**ASSIGNMENT**
Of the lines below, reproduce exactly those from the line containing "TO CHOOSE FROM. YOUR" to the end, including both the first and the last.
*** DATA PROVIDED ***
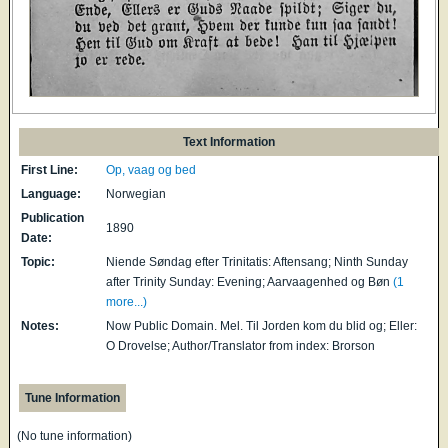
Text Information
First Line:
Op, vaag og bed
Language:
Norwegian
Publication
1890
Date:
Topic:
Niende Søndag efter Trinitatis: Aftensang; Ninth Sunday
after Trinity Sunday: Evening; Aarvaagenhed og Bøn
(1
more...)
Notes:
Now Public Domain. Mel. Til Jorden kom du blid og; Eller:
O Drovelse; Author/Translator from index: Brorson
Tune Information
(No tune information)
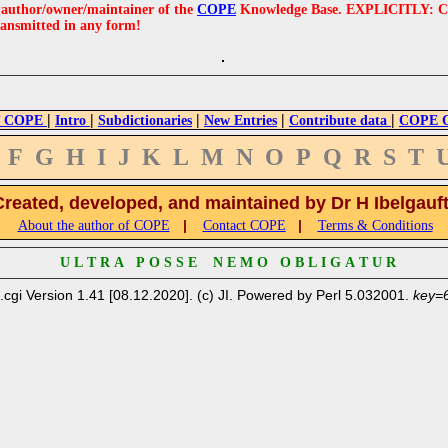
e author/owner/maintainer of the
COPE
Knowledge Base. EXPLICITLY: COPE'
ransmitted in any form!
|
|
|
|
|
 COPE
Intro
Subdictionaries
New Entries
Contribute data
COPE Cr
F
G
H
I
J
K
L
M
N
O
P
Q
R
S
T
Created, developed, and maintained by Dr H Ibelgauf
|
|
About the author of COPE
Contact COPE
Terms & Conditions
U L T R A P O S S E N E M O O B L I G A T U R
.cgi Version 1.41 [08.12.2020]. (c) JI. Powered by Perl 5.032001.
key=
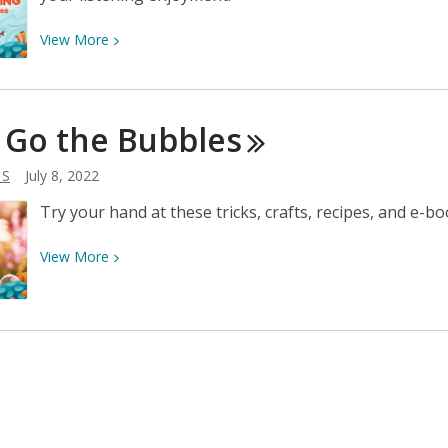
View
View
More
More
about
Road
 Go the
Bubbles
Trip
Listening
 S
July 8, 2022
for
Families
Try your hand at these tricks, crafts, recipes, and e-
View
View
More
More
about
Pop!
Go
the
Bubbles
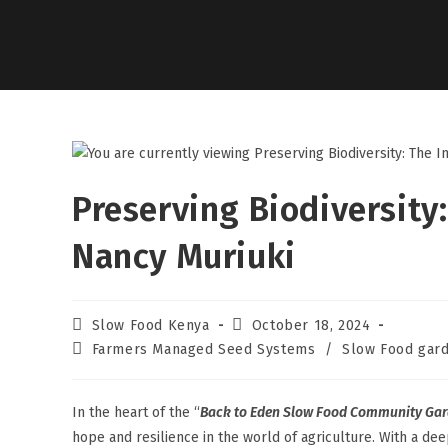
Preserving Biodiversity:
Nancy Muriuki
Slow Food Kenya
October 18, 2024
Farmers Managed Seed Systems
/
Slow Food gard
In the heart of the “
Back to Eden Slow Food Community Gar
hope and resilience in the world of agriculture. With a de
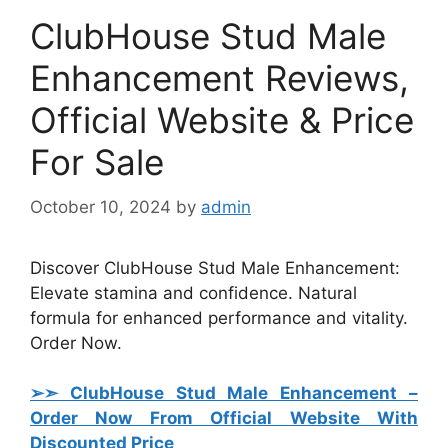
ClubHouse Stud Male
Enhancement Reviews,
Official Website & Price
For Sale
October 10, 2024
by
admin
Discover ClubHouse Stud Male Enhancement:
Elevate stamina and confidence. Natural
formula for enhanced performance and vitality.
Order Now.
➢➣ ClubHouse Stud Male Enhancement
–
Order Now From Official Website With
Discounted Price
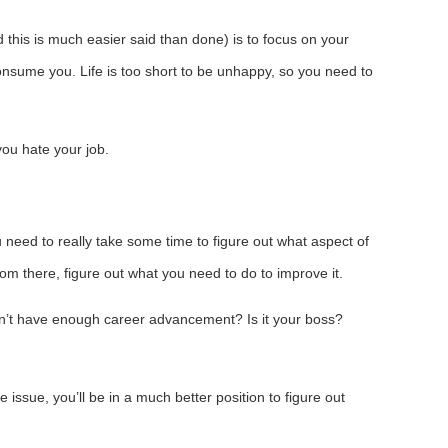
 this is much easier said than done) is to focus on your
onsume you. Life is too short to be unhappy, so you need to
you hate your job.
ou need to really take some time to figure out what aspect of
rom there, figure out what you need to do to improve it.
u don’t have enough career advancement? Is it your boss?
e issue, you’ll be in a much better position to figure out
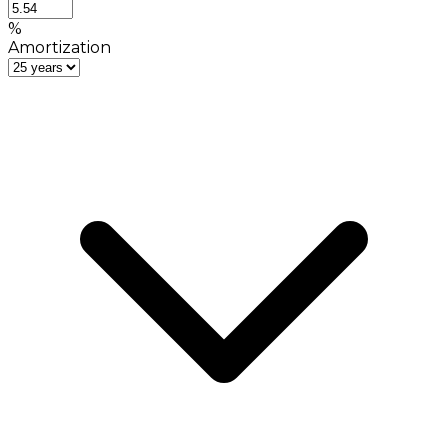
%
Amortization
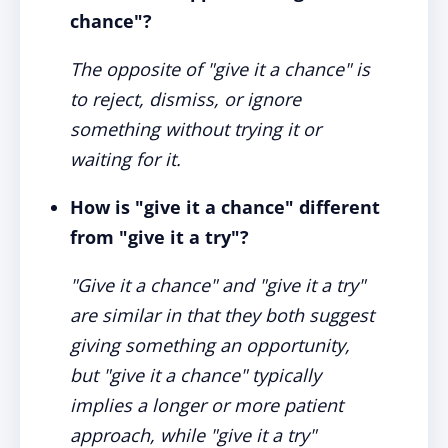
chance"?
The opposite of "give it a chance" is
to reject, dismiss, or ignore
something without trying it or
waiting for it.
How is "give it a chance" different
from "give it a try"?
"Give it a chance" and "give it a try"
are similar in that they both suggest
giving something an opportunity,
but "give it a chance" typically
implies a longer or more patient
approach, while "give it a try"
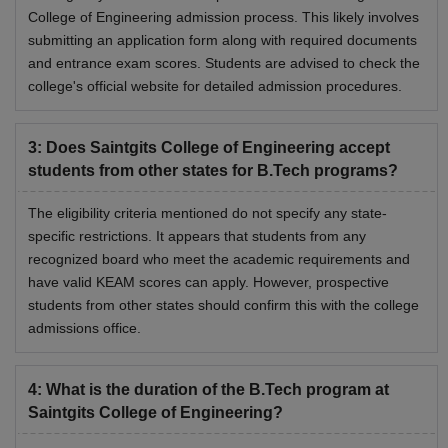
College of Engineering admission process. This likely involves
submitting an application form along with required documents
and entrance exam scores. Students are advised to check the
college's official website for detailed admission procedures.
3
:
Does Saintgits College of Engineering accept
students from other states for B.Tech programs?
The eligibility criteria mentioned do not specify any state-
specific restrictions. It appears that students from any
recognized board who meet the academic requirements and
have valid KEAM scores can apply. However, prospective
students from other states should confirm this with the college
admissions office.
4
:
What is the duration of the B.Tech program at
Saintgits College of Engineering?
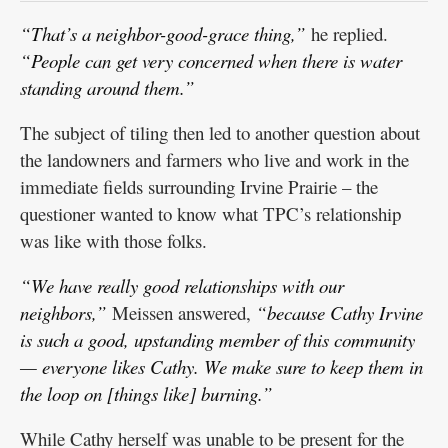
“That’s a neighbor-good-grace thing,”
he replied.
“People can get very concerned when there is water
standing around them.”
The subject of tiling then led to another question about
the landowners and farmers who live and work in the
immediate fields surrounding Irvine Prairie – the
questioner wanted to know what TPC’s relationship
was like with those folks.
“We have really good relationships with our
neighbors,”
Meissen answered,
“because Cathy Irvine
is such a good, upstanding member of this community
— everyone likes Cathy. We make sure to keep them in
the loop on [things like] burning.”
While Cathy herself was unable to be present for the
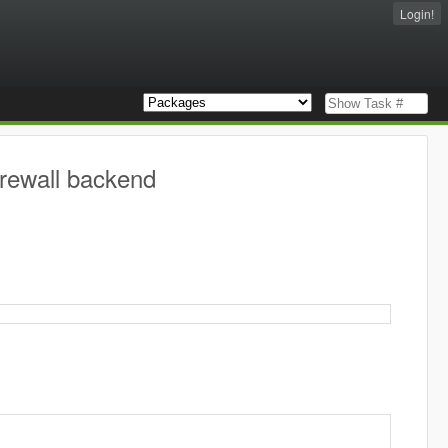
Login!
firewall backend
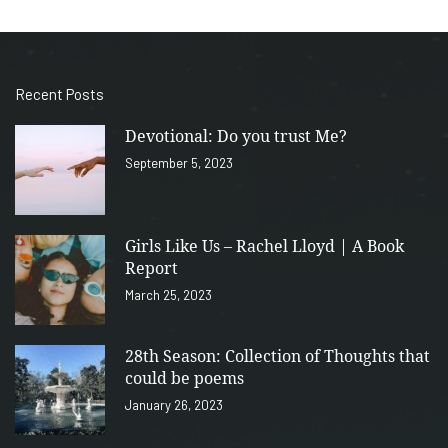
Recent Posts
Devotional: Do you trust Me?
September 5, 2023
Girls Like Us – Rachel Lloyd | A Book
Report
March 25, 2023
28th Season: Collection of Thoughts that
could be poems
January 26, 2023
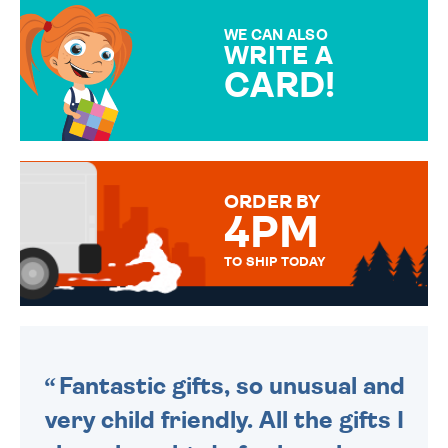
MAKE YOUR PRESENT
SPECIAL!
WE CAN ALSO
WRITE A
CARD!
OVER 50 DIFFERENT CARDS
TO CHOOSE FROM. YOUR
MESSAGE IS HANDWRITTEN
FOR THAT PERSONAL TOUCH.
ORDER BY
4PM
TO SHIP TODAY
WE SEND OUT ALL ORDERS
DAILY MONDAY TO FRIDAY -
ORDER BEFORE 4PM TO BE
SENT OUT TODAY.
Fantastic gifts, so unusual and
very child friendly. All the gifts I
***
**THE ANSWER**
TO CHOOSE FROM. YOUR
MESSAGE IS HANDWRITTEN
FOR THAT PERSONAL TOUCH.
ORDER BY
4PM
TO SHIP TODAY
WE SEND OUT ALL ORDERS
DAILY MONDAY TO FRIDAY -
ORDER BEFORE 4PM TO BE
SENT OUT TODAY.
Fantastic gifts, so unusual and
very child friendly. All the gifts I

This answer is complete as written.